Pixel coordinate grounding data:
☆ ☆ ☆
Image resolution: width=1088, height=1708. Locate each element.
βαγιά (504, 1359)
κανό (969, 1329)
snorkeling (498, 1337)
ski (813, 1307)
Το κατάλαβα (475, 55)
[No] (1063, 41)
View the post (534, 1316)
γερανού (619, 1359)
☆ ☆ ☆
ASSIGNED TASK: Copy out the entries. Leave every line exactly as it is.

EXPECTED OUTPUT:
Image resolution: width=1088, height=1708. Locate each element.
βαγιά (504, 1359)
κανό (969, 1329)
snorkeling (498, 1337)
ski (813, 1307)
Το κατάλαβα (475, 55)
[No] (1063, 41)
View the post (534, 1316)
γερανού (619, 1359)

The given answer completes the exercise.